## WORK INSTRUCTION
Each line from the one containing "成语近义词 (278, 326)" through the last line of the records below is to be repeated as written, with nothing added.

[Data extracted from a collection]

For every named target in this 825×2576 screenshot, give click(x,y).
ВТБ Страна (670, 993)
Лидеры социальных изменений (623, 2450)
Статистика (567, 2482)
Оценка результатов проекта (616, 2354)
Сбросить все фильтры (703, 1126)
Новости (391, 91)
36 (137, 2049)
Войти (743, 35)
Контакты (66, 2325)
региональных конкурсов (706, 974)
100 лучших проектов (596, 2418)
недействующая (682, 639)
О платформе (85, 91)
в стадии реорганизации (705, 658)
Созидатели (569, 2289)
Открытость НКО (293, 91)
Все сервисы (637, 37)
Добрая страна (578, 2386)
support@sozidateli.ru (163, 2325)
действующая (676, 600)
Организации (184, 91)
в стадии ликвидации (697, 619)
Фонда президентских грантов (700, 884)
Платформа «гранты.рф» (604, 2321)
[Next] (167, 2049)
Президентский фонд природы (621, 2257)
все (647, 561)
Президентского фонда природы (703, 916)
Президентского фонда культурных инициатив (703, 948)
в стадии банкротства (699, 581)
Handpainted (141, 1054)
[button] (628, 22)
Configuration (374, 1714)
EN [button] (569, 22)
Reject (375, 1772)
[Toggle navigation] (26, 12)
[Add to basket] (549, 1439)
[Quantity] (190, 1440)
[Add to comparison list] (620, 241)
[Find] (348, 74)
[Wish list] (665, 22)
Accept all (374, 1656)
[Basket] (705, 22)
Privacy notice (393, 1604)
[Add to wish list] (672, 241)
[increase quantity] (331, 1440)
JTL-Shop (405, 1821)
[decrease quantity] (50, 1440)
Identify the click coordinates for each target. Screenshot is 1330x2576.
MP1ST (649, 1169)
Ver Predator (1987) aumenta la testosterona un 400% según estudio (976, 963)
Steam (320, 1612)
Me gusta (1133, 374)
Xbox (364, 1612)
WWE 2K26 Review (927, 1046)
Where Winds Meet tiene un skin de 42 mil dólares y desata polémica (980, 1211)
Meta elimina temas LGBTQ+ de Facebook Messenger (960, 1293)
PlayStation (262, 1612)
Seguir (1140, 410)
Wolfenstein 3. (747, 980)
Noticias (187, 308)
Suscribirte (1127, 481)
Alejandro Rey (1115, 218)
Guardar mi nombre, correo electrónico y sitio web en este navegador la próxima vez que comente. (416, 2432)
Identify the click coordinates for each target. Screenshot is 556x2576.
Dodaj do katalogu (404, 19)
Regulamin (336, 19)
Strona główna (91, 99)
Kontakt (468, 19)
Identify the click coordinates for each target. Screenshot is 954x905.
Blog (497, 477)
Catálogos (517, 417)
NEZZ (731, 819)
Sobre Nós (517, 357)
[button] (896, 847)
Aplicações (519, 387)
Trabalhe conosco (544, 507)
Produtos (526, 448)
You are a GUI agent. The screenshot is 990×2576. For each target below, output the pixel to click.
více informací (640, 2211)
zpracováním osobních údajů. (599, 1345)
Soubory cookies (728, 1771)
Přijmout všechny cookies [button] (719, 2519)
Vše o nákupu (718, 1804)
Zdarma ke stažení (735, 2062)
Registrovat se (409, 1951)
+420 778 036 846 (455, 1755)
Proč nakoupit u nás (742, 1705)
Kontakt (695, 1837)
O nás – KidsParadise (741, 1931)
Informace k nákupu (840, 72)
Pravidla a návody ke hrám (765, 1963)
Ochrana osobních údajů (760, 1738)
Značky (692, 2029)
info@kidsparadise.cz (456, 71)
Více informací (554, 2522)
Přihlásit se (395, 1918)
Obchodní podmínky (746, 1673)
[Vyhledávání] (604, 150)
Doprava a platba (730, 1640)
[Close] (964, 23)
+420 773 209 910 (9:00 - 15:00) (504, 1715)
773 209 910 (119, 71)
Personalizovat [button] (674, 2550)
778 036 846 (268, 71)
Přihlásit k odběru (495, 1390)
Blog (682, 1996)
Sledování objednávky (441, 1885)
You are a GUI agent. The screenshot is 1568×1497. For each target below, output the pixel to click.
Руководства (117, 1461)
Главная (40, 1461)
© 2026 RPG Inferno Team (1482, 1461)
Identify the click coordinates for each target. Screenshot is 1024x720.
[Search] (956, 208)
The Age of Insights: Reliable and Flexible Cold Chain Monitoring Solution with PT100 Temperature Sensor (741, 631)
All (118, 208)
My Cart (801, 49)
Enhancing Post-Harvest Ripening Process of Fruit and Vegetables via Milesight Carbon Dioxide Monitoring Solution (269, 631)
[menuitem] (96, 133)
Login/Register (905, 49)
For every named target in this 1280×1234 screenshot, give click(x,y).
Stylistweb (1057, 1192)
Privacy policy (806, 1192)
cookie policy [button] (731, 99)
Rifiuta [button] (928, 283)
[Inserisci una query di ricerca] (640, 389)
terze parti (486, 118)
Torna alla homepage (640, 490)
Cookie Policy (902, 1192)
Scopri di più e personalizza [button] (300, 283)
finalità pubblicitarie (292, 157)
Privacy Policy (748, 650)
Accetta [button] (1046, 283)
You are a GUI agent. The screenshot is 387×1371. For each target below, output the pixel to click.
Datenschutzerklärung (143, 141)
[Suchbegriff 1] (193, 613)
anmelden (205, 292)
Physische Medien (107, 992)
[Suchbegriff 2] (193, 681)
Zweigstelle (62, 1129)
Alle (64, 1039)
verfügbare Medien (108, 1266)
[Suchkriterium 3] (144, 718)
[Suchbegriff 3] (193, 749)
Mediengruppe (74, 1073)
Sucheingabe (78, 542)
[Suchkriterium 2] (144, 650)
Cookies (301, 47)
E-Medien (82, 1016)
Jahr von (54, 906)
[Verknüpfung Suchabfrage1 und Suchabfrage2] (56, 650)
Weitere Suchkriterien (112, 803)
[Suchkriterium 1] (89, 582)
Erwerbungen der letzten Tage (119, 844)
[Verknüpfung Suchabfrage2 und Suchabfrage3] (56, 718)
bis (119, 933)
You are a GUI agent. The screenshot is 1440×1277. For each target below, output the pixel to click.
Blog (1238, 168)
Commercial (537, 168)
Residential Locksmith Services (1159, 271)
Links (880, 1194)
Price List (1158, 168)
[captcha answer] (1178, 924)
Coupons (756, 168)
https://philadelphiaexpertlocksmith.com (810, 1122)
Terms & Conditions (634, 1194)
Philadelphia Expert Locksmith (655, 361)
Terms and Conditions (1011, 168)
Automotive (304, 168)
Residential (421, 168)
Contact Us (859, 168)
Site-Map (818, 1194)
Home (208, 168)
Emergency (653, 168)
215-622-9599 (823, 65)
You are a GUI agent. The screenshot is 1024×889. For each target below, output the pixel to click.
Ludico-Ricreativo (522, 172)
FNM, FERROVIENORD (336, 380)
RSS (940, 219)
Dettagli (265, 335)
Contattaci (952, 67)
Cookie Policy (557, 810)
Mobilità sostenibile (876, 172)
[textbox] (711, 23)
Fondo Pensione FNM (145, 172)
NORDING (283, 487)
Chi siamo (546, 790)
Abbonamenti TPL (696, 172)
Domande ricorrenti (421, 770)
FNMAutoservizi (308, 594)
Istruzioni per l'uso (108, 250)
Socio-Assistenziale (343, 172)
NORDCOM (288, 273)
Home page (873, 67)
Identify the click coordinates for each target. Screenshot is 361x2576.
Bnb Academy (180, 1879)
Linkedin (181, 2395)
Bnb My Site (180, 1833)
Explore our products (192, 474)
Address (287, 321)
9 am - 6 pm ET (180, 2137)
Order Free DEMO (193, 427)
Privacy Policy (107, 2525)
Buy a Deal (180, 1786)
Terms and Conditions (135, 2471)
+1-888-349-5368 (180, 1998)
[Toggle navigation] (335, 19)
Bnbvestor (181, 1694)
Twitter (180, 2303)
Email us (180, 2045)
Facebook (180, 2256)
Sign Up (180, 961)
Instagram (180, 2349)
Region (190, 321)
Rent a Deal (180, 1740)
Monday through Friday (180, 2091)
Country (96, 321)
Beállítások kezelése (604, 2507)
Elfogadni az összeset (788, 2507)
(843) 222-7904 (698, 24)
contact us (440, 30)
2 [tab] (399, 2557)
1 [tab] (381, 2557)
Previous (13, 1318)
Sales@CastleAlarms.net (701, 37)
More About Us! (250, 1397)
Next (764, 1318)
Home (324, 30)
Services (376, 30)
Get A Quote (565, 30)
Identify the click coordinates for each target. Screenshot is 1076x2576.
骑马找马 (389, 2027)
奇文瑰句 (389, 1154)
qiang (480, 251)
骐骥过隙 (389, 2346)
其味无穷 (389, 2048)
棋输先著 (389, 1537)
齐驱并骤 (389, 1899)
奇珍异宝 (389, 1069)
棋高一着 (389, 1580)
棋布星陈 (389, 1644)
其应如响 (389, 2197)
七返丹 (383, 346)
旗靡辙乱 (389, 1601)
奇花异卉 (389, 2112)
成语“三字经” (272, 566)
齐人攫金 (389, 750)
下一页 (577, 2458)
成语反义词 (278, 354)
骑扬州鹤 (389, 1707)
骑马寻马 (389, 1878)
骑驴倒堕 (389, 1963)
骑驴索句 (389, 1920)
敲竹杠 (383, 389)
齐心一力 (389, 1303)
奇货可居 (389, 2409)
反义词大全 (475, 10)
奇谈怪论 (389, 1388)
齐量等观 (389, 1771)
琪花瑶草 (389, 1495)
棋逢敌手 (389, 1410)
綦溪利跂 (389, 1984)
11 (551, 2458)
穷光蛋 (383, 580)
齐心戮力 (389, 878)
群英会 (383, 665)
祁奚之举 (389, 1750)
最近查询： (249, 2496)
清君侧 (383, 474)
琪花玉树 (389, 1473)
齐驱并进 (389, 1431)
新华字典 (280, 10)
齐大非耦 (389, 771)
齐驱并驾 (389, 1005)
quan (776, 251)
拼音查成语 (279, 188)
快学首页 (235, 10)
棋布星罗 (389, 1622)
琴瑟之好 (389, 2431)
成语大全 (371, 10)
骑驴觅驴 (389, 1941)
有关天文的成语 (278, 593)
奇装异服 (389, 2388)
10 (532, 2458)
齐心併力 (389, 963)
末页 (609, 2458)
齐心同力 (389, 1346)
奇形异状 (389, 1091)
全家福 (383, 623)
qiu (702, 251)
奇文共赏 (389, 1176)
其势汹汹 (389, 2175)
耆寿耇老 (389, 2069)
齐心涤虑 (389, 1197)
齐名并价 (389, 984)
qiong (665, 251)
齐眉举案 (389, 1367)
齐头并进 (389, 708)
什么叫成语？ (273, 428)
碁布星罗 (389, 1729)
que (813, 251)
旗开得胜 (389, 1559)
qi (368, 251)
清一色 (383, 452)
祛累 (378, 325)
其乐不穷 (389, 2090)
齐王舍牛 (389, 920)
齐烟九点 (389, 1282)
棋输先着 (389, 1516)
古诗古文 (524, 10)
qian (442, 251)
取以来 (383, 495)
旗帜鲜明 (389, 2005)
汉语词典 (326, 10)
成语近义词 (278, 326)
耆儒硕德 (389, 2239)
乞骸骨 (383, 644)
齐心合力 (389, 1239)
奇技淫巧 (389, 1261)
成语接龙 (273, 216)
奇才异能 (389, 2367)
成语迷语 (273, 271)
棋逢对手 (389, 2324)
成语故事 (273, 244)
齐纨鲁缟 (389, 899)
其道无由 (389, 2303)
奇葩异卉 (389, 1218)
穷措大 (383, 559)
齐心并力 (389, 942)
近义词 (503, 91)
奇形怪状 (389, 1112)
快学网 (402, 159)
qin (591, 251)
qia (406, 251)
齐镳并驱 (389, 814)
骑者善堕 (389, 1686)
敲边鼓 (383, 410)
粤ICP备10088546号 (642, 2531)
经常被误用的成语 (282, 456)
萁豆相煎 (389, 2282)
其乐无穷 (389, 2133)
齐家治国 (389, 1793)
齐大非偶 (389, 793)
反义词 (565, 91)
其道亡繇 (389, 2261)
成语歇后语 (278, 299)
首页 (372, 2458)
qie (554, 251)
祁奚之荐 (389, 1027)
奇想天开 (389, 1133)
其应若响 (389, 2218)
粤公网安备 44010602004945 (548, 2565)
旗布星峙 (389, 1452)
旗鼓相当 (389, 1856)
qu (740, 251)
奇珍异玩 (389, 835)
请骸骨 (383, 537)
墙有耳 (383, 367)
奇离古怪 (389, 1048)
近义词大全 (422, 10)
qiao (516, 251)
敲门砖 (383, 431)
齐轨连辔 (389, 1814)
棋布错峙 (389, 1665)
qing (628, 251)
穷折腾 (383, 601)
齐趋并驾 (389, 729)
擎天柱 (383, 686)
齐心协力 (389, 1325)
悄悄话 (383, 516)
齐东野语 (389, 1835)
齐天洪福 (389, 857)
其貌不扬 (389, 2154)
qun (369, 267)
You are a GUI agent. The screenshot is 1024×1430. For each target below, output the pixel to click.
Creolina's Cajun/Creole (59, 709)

## RESPONSE BELOW
成语近义词 (278, 326)
耆儒硕德 (389, 2239)
乞骸骨 (383, 644)
齐心合力 (389, 1239)
奇技淫巧 (389, 1261)
成语接龙 (273, 216)
奇才异能 (389, 2367)
成语迷语 (273, 271)
棋逢对手 (389, 2324)
成语故事 (273, 244)
齐纨鲁缟 (389, 899)
其道无由 (389, 2303)
奇葩异卉 (389, 1218)
穷措大 (383, 559)
齐心并力 (389, 942)
近义词 (503, 91)
奇形怪状 (389, 1112)
快学网 (402, 159)
qin (591, 251)
qia (406, 251)
齐镳并驱 (389, 814)
骑者善堕 (389, 1686)
敲边鼓 (383, 410)
粤ICP备10088546号 (642, 2531)
经常被误用的成语 (282, 456)
萁豆相煎 (389, 2282)
其乐无穷 (389, 2133)
齐家治国 (389, 1793)
齐大非偶 (389, 793)
反义词 (565, 91)
其道亡繇 (389, 2261)
成语歇后语 (278, 299)
首页 (372, 2458)
qie (554, 251)
祁奚之荐 (389, 1027)
奇想天开 (389, 1133)
其应若响 (389, 2218)
粤公网安备 44010602004945 (548, 2565)
旗布星峙 (389, 1452)
旗鼓相当 (389, 1856)
qu (740, 251)
奇珍异玩 (389, 835)
请骸骨 (383, 537)
墙有耳 (383, 367)
奇离古怪 (389, 1048)
近义词大全 (422, 10)
qiao (516, 251)
敲门砖 (383, 431)
齐轨连辔 (389, 1814)
棋布错峙 (389, 1665)
qing (628, 251)
穷折腾 (383, 601)
齐趋并驾 (389, 729)
擎天柱 (383, 686)
齐心协力 (389, 1325)
悄悄话 (383, 516)
齐东野语 (389, 1835)
齐天洪福 (389, 857)
其貌不扬 (389, 2154)
qun (369, 267)
You are a GUI agent. The screenshot is 1024×1430. For each target below, output the pixel to click.
Creolina's Cajun/Creole (59, 709)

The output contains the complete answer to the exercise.